What are the best materials to use for shower stalls and toilets in an unheated cottage?
Assuming that you’ll be conscientious about draining the water system and putting an eco-friendly plumbing antifreeze in traps and toilet bowls while closing up, fibreglass and acrylic materials can be used in an unheated cottage.
There are reasons for choosing one material over another. Acrylic shower stalls and tubs are the most durable and the easiest to maintain, because they’re actually a combination of materials. A sheet of acrylic is shaped on a form and becomes the smooth, hard surface you see and feel, while the backside is reinforced and typically finished with sprayed-on fibreglass for added stability.
Less-expensive fibreglass showers and tubs are made the same way as fibreglass boat hulls: A gelcoat is sprayed into a mould, followed by the fibreglass and resins that create the rigid structure.
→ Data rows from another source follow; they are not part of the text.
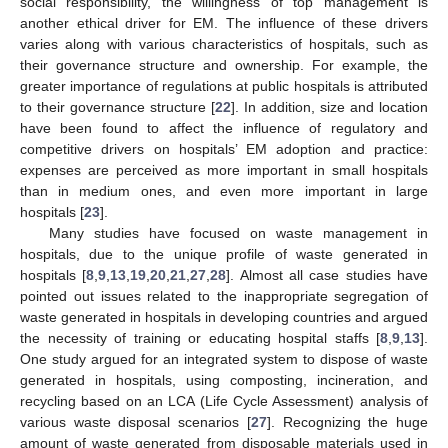
social responsibility, the willingness of top management is
another ethical driver for EM. The influence of these drivers
varies along with various characteristics of hospitals, such as
their governance structure and ownership. For example, the
greater importance of regulations at public hospitals is attributed
to their governance structure [
22
]. In addition, size and location
have been found to affect the influence of regulatory and
competitive drivers on hospitals’ EM adoption and practice:
expenses are perceived as more important in small hospitals
than in medium ones, and even more important in large
hospitals [
23
].
Many studies have focused on waste management in
hospitals, due to the unique profile of waste generated in
hospitals [
8
,
9
,
13
,
19
,
20
,
21
,
27
,
28
]. Almost all case studies have
pointed out issues related to the inappropriate segregation of
waste generated in hospitals in developing countries and argued
the necessity of training or educating hospital staffs [
8
,
9
,
13
].
One study argued for an integrated system to dispose of waste
generated in hospitals, using composting, incineration, and
recycling based on an LCA (Life Cycle Assessment) analysis of
various waste disposal scenarios [
27
]. Recognizing the huge
amount of waste generated from disposable materials used in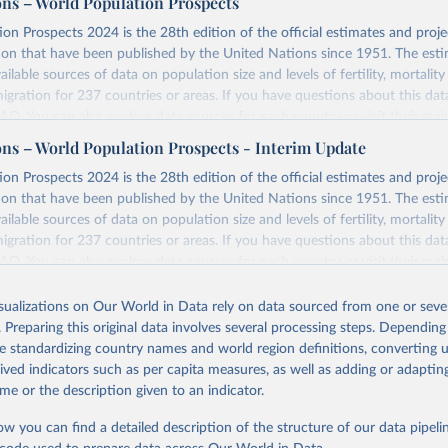
ons – World Population Prospects
on Prospects 2024 is the 28th edition of the official estimates and proje
ion that have been published by the United Nations since 1951. The esti
ailable sources of data on population size and levels of fertility, mortalit
migration for 237 countries or areas. If you have questions about this dat
 FAQ
. You can also explore
data sources
for each country or visit
their mai
ons – World Population Prospects - Interim Update
Retrieved from
on Prospects 2024 is the 28th edition of the official estimates and proje
https://population.un.org/wpp/downloads/
ion that have been published by the United Nations since 1951. The esti
ailable sources of data on population size and levels of fertility, mortalit
migration for 237 countries or areas. If you have questions about this dat
ation of the original data obtained from the source, prior to any processin
 FAQ
. You can also explore
data sources
for each country or visit
their mai
 Our World in Data.
To cite data downloaded from this page, please use 
in
Reuse This Work
below.
isualizations on Our World in Data rely on data sourced from one or sever
erim update containing revised medium-variant estimates and projections 
. Preparing this original data involves several processing steps. Depending
tions, Department of Economic and Social Affairs, Population Divi
Retrieved from
de standardizing country names and world region definitions, converting u
orld Population Prospects 2024, Online Edition.
26
https://population.un.org/wpp/downloads/
rived indicators such as per capita measures, as well as adding or adapti
me or the description given to an indicator.
ation of the original data obtained from the source, prior to any processin
ow you can find a detailed description of the structure of our data pipelin
 Our World in Data.
To cite data downloaded from this page, please use 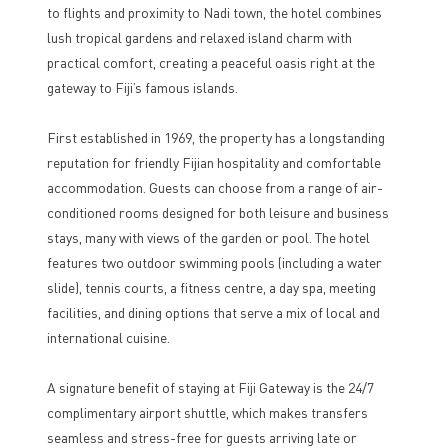
to flights and proximity to Nadi town, the hotel combines
lush tropical gardens and relaxed island charm with
practical comfort, creating a peaceful oasis right at the
gateway to Fiji’s famous islands.
First established in 1969, the property has a longstanding
reputation for friendly Fijian hospitality and comfortable
accommodation. Guests can choose from a range of air-
conditioned rooms designed for both leisure and business
stays, many with views of the garden or pool. The hotel
features two outdoor swimming pools (including a water
slide), tennis courts, a fitness centre, a day spa, meeting
facilities, and dining options that serve a mix of local and
international cuisine.
A signature benefit of staying at Fiji Gateway is the 24/7
complimentary airport shuttle, which makes transfers
seamless and stress-free for guests arriving late or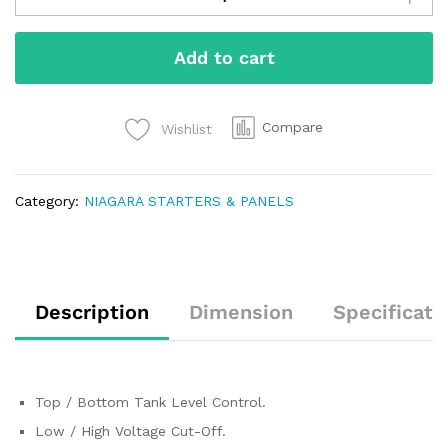
Add to cart
Compare
Wishlist
Category:
NIAGARA STARTERS & PANELS
Description
Dimension
Specificati
Top / Bottom Tank Level Control.
Low / High Voltage Cut-Off.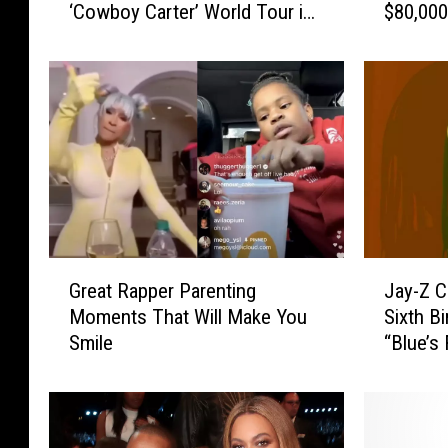
‘Cowboy Carter’ World Tour in
$80,000
e
-
Atlanta
’
Z
s
a
H
n
o
d
w
B
Y
e
o
y
u
o
C
n
a
c
G
J
n
e
Great Rapper Parenting
Jay-Z C
r
a
W
’
Moments That Will Make You
Sixth B
e
y
i
s
Smile
“Blue’s
a
-
n
1
t
Z
a
0
R
C
T
-
a
e
r
Y
p
l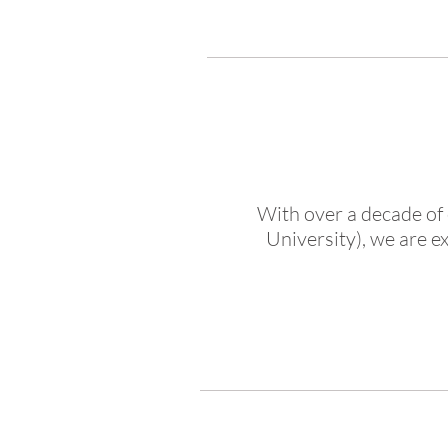
With over a decade of 
University), we are e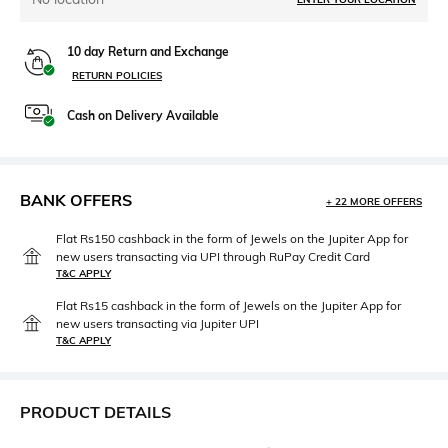
10 day Return and Exchange
RETURN POLICIES
Cash on Delivery Available
BANK OFFERS
+ 22 MORE OFFERS
Flat Rs150 cashback in the form of Jewels on the Jupiter App for
new users transacting via UPI through RuPay Credit Card
T&C APPLY
Flat Rs15 cashback in the form of Jewels on the Jupiter App for
new users transacting via Jupiter UPI
T&C APPLY
PRODUCT DETAILS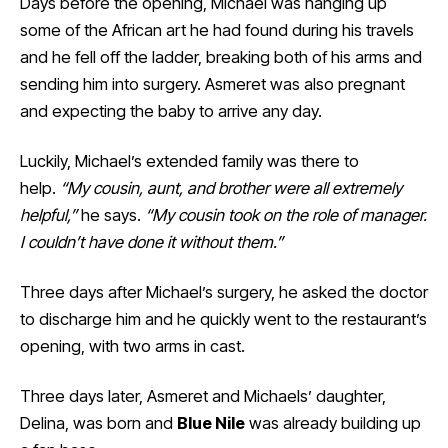
Days before the opening, Michael was hanging up
some of the African art he had found during his travels
and he fell off the ladder, breaking both of his arms and
sending him into surgery. Asmeret was also pregnant
and expecting the baby to arrive any day.
Luckily, Michael’s extended family was there to
help.
“My cousin, aunt, and brother were all extremely
helpful,”
he says.
“My cousin took on the role of manager.
I couldn’t have done it without them.”
Three days after Michael’s surgery, he asked the doctor
to discharge him and he quickly went to the restaurant’s
opening, with two arms in cast.
Three days later, Asmeret and Michaels’ daughter,
Delina, was born and
Blue Nile
was already building up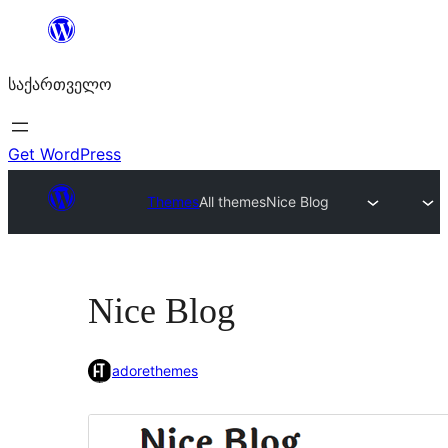
შიგთავსზე
გადასვლა
საქართველო
Get WordPress
Themes
All themes
Nice Blog
Nice Blog
adorethemes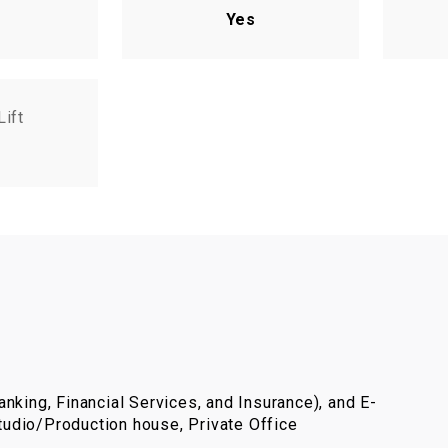
Yes
Lift
nking, Financial Services, and Insurance), and E-
udio/Production house, Private Office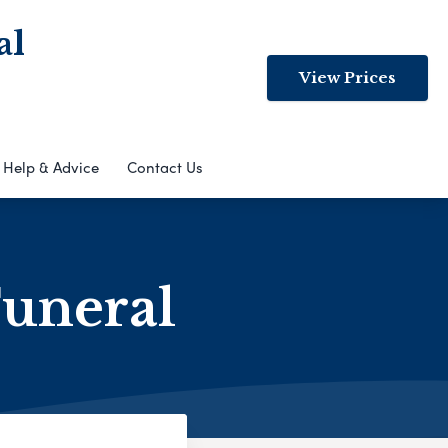
al
View Prices
Help & Advice
Contact Us
Funeral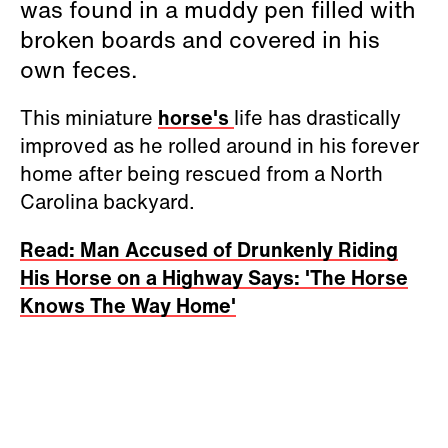
was found in a muddy pen filled with
broken boards and covered in his
own feces.
This miniature
horse's
life has drastically
improved as he rolled around in his forever
home after being rescued from a North
Carolina backyard.
Read: Man Accused of Drunkenly Riding
His Horse on a Highway Says: 'The Horse
Knows The Way Home'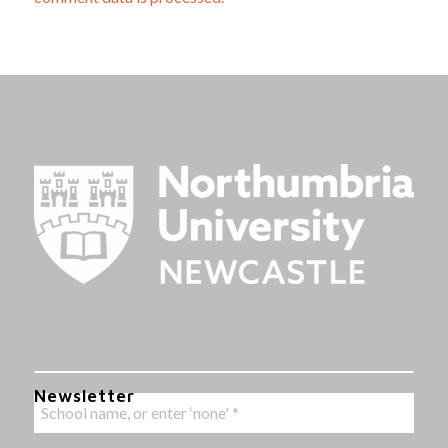
Newsletter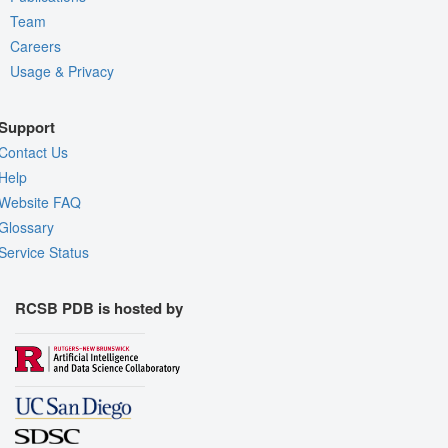
Team
Careers
Usage & Privacy
Support
Contact Us
Help
Website FAQ
Glossary
Service Status
RCSB PDB is hosted by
There’s no reason these should crack if they’re correctly supported when they’re installed, but the gelcoat is a lot more fragile than the acrylic surface and will accumulate scratches in the same way your boat does.
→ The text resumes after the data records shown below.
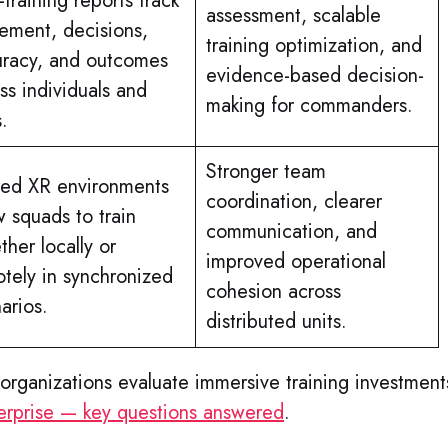
-training reports track
assessment, scalable
ment, decisions,
training optimization, and
uracy, and outcomes
evidence-based decision-
ss individuals and
making for commanders.
s.
Stronger team
red XR environments
coordination, clearer
w squads to train
communication, and
ther locally or
improved operational
tely in synchronized
cohesion across
arios.
distributed units.
organizations evaluate immersive training investment
nterprise — key questions answered
.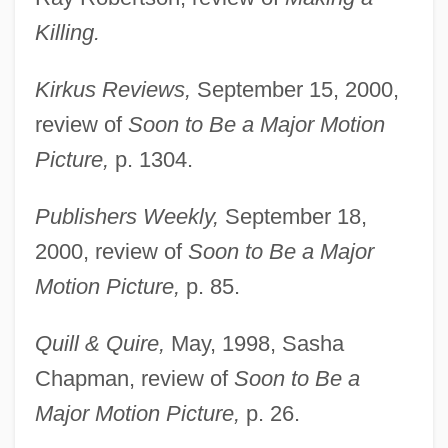
Killing.
Kirkus Reviews,
September 15, 2000,
review of
Soon to Be a Major Motion
Picture,
p. 1304.
Publishers Weekly,
September 18,
2000, review of
Soon to Be a Major
Motion Picture,
p. 85.
Quill & Quire,
May, 1998, Sasha
Chapman, review of
Soon to Be a
Major Motion Picture,
p. 26.
Dunford, Hon. Clinton Earl, B.A.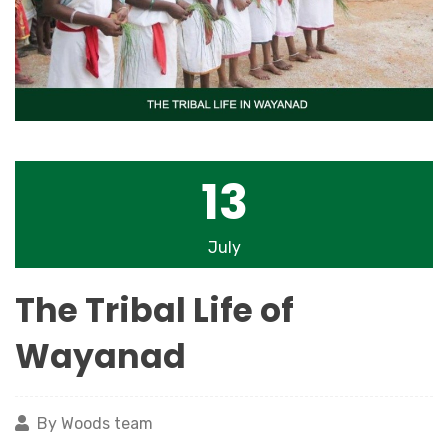
13
July
The Tribal Life of
Wayanad
By Woods team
As for toilets, if you’re installing a conventional flush toilet, the options are simple: vitreous china or lower-quality clay. Again, freezing and thawing is not the issue; durability and ease of maintenance are, and china tops clay in both.
Whether bathroom fittings will withstand winter temperatures or not really depends on the stability of the building they’re in. A proper, frost-proof cottage foundation is essential.